**What you have to do:** Type the data below again exactly. Omit all pictures.
::::::
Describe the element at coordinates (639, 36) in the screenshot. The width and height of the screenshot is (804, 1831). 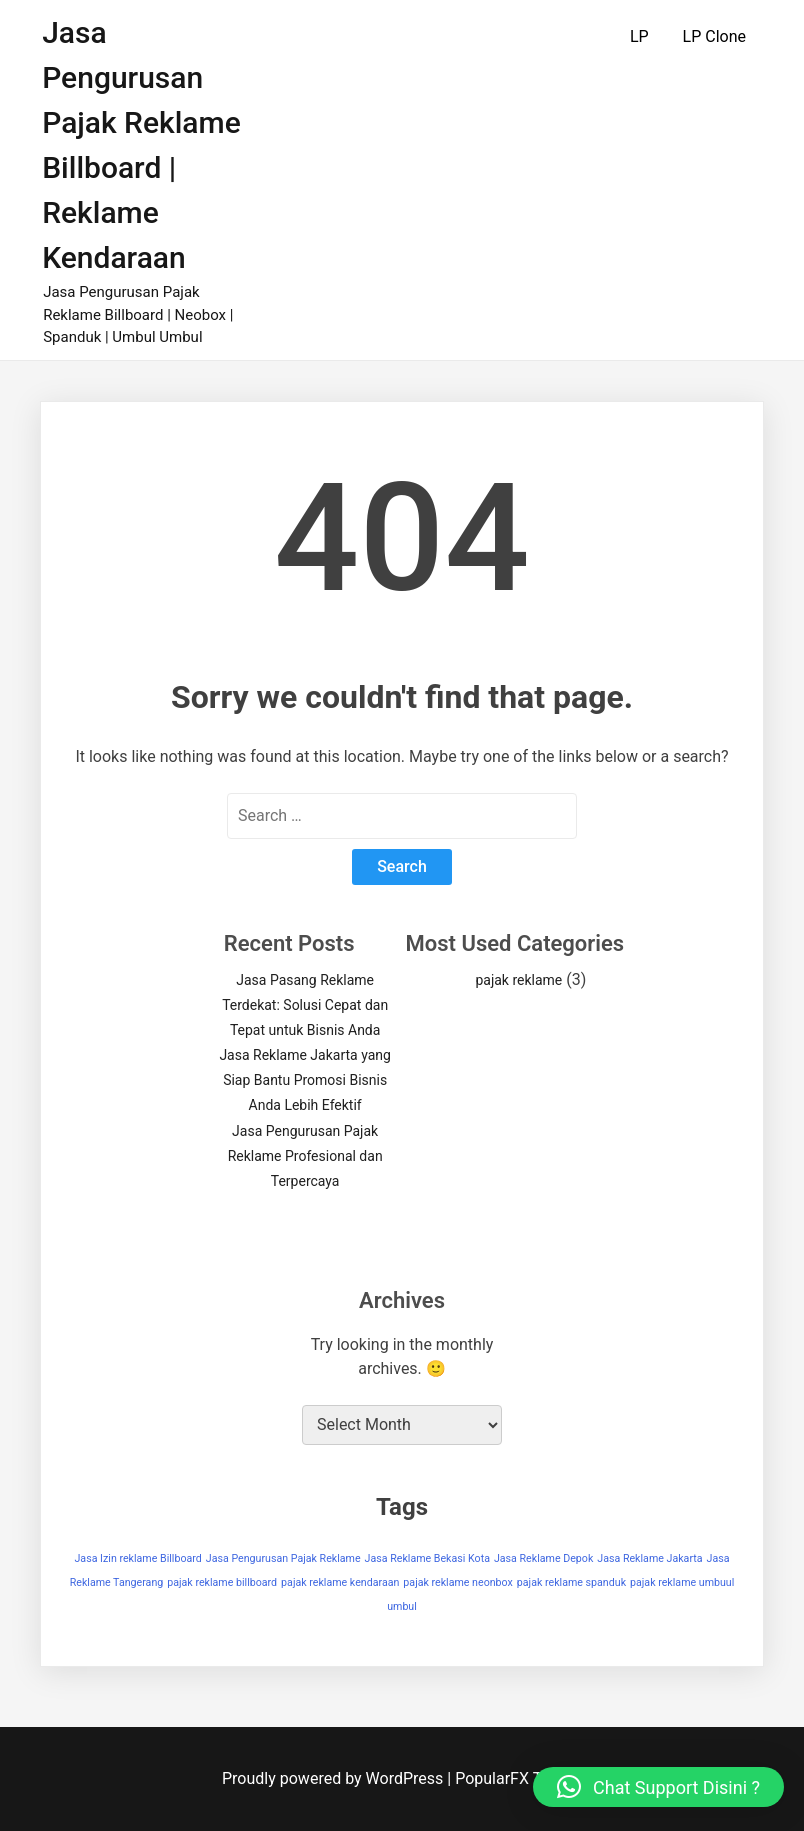
I see `LP` at that location.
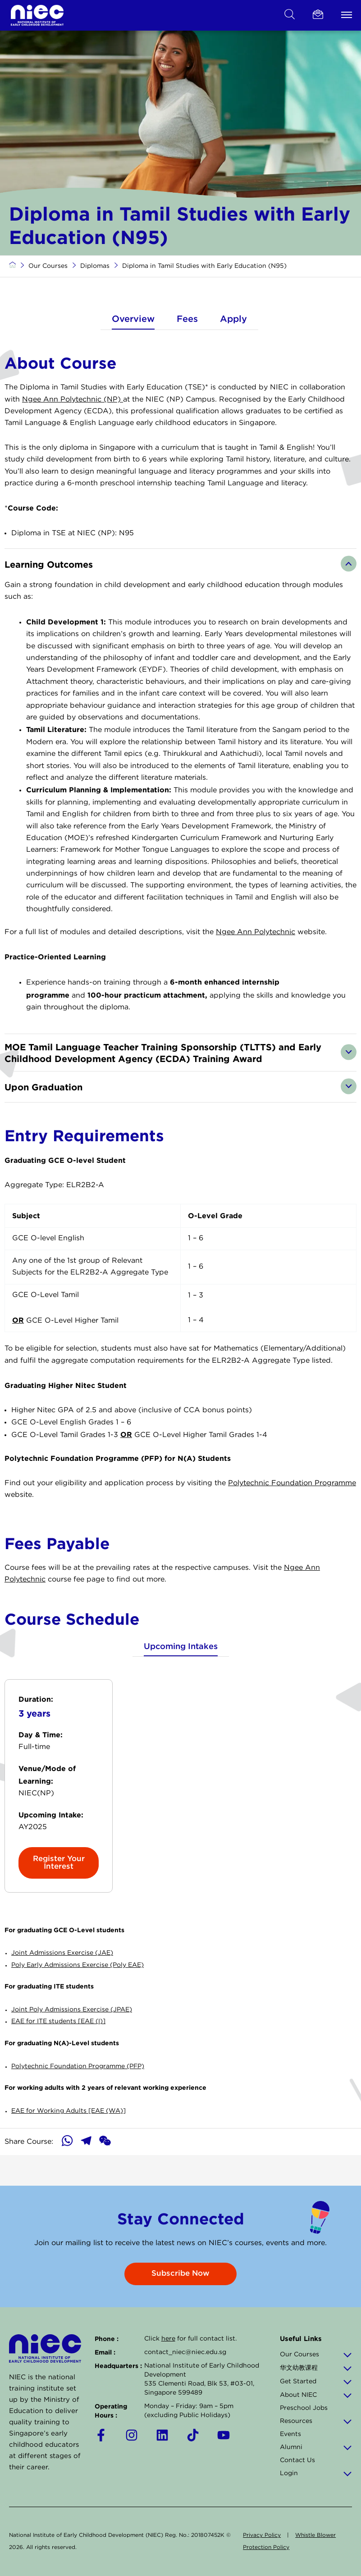 The width and height of the screenshot is (361, 2576). What do you see at coordinates (297, 2460) in the screenshot?
I see `Contact Us` at bounding box center [297, 2460].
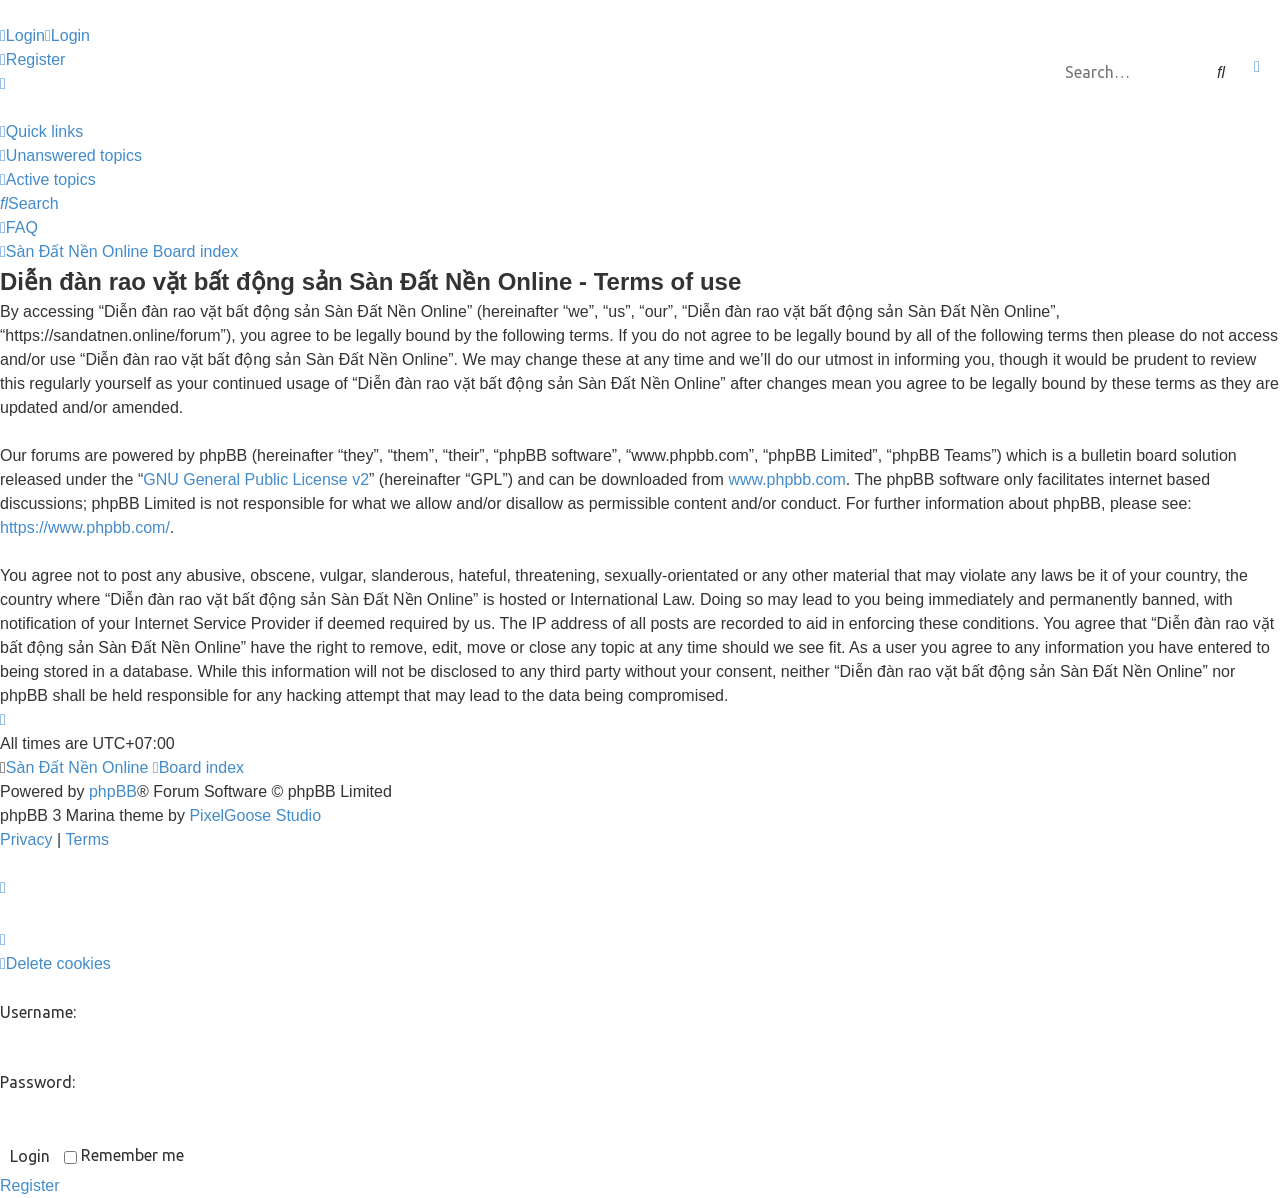 The width and height of the screenshot is (1280, 1198). What do you see at coordinates (38, 1012) in the screenshot?
I see `Username:` at bounding box center [38, 1012].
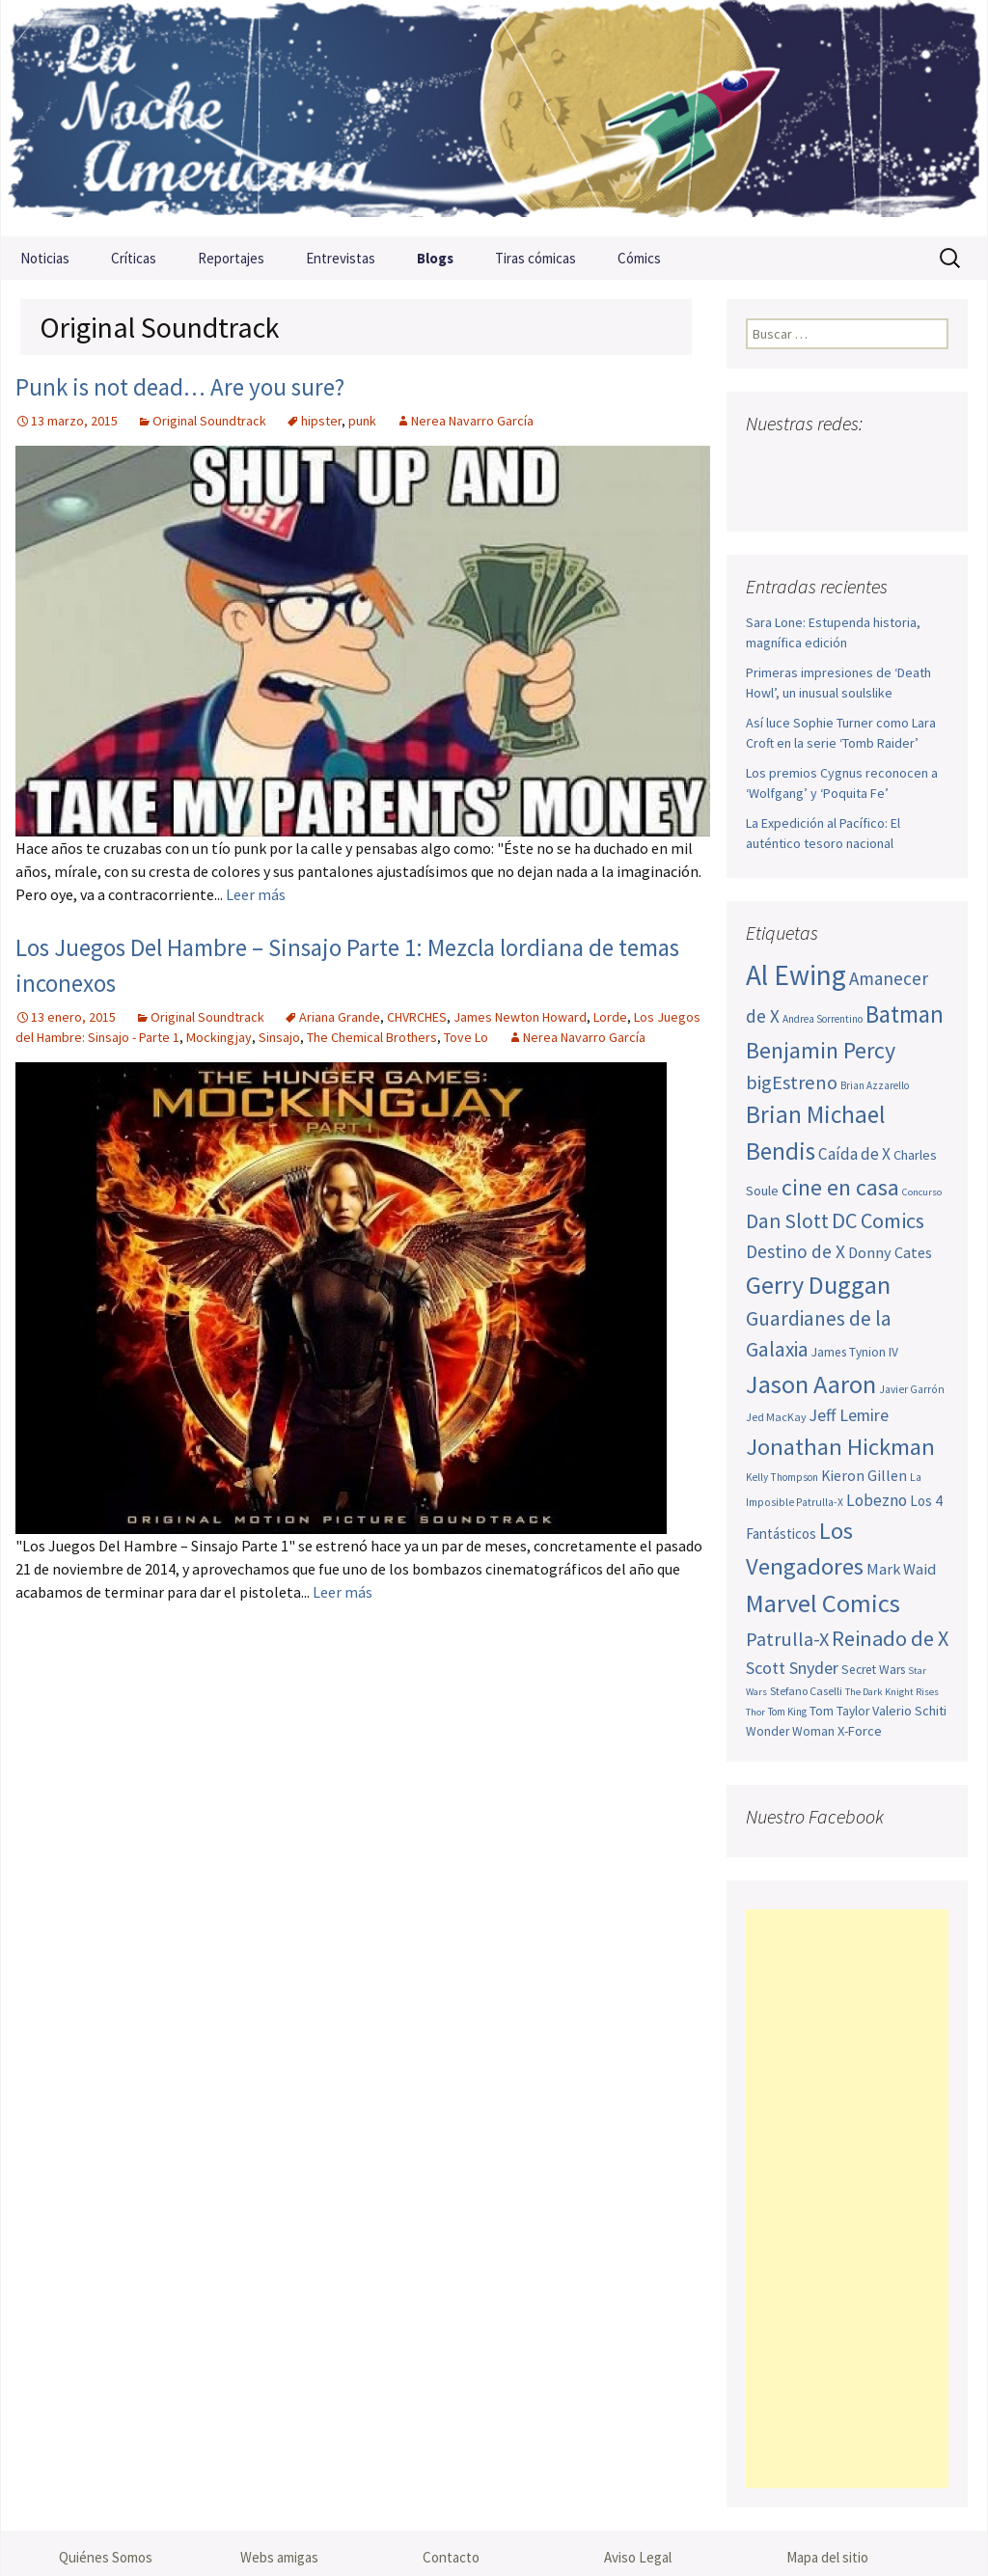  Describe the element at coordinates (799, 462) in the screenshot. I see `Twitter` at that location.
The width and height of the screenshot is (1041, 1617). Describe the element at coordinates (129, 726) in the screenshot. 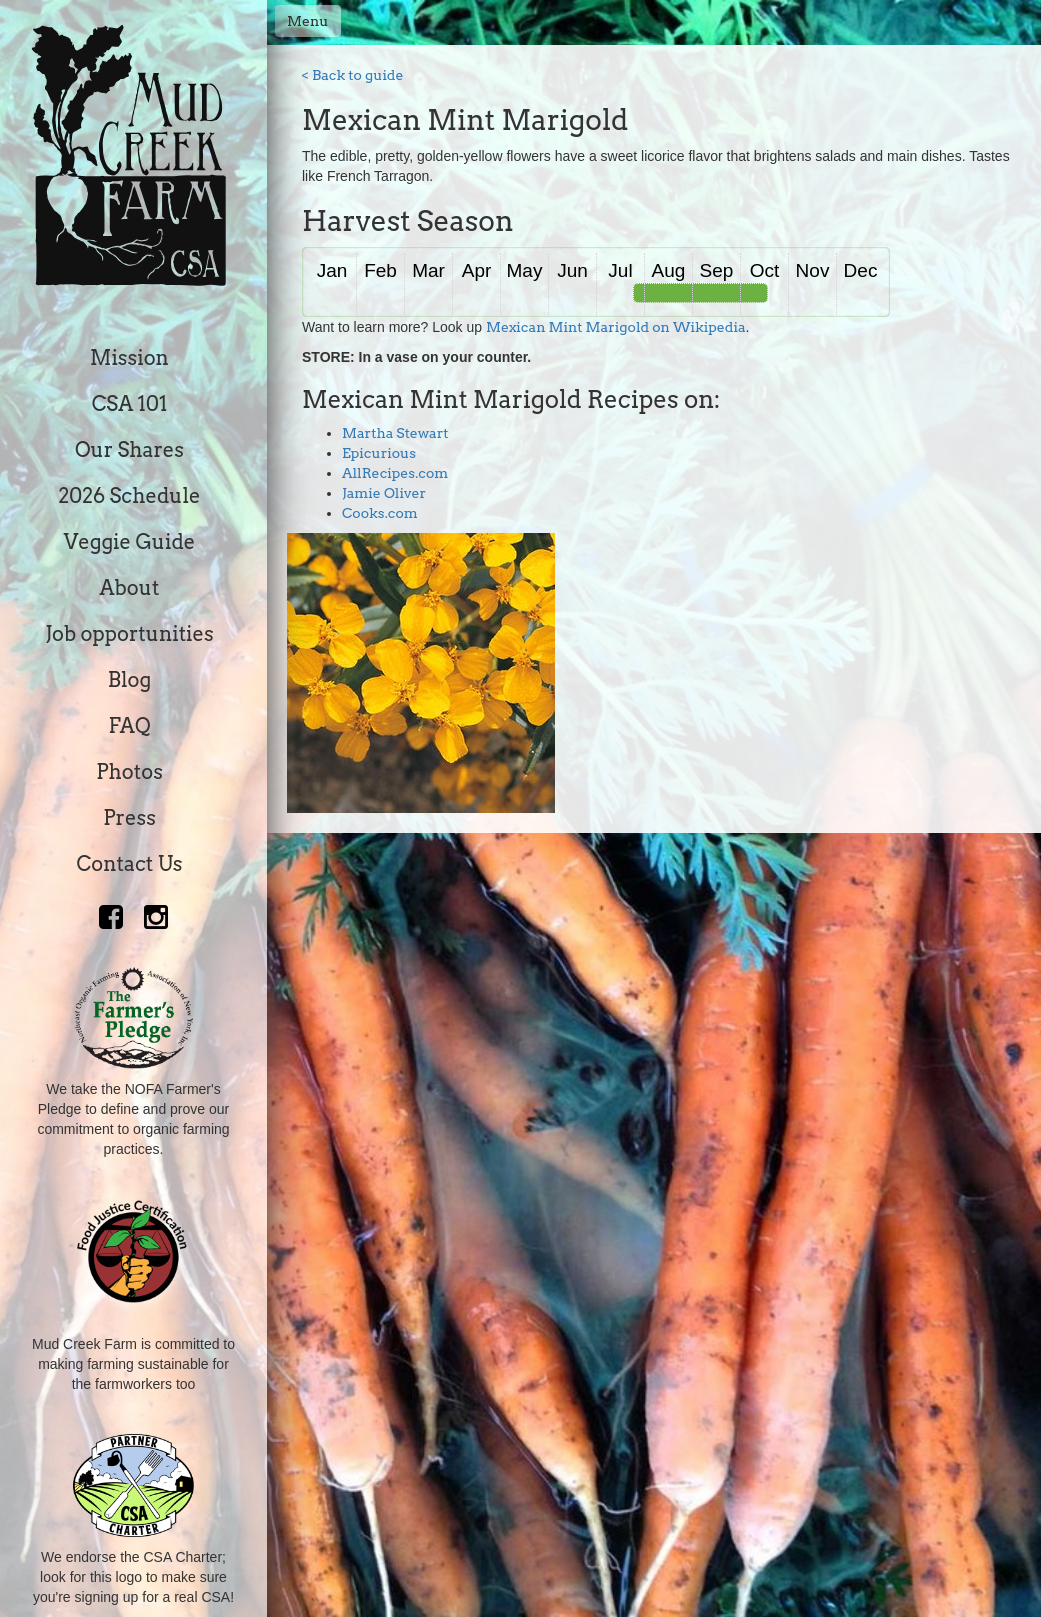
::::::
**Solution for this exercise:**
Describe the element at coordinates (639, 36) in the screenshot. The width and height of the screenshot is (804, 1831). 
I see `LP` at that location.
 The width and height of the screenshot is (361, 2576). What do you see at coordinates (297, 2460) in the screenshot?
I see `Contact Us` at bounding box center [297, 2460].
 The width and height of the screenshot is (1280, 1198). What do you see at coordinates (38, 1012) in the screenshot?
I see `Username:` at bounding box center [38, 1012].
  Describe the element at coordinates (799, 462) in the screenshot. I see `Twitter` at that location.
The width and height of the screenshot is (1041, 1617). Describe the element at coordinates (129, 726) in the screenshot. 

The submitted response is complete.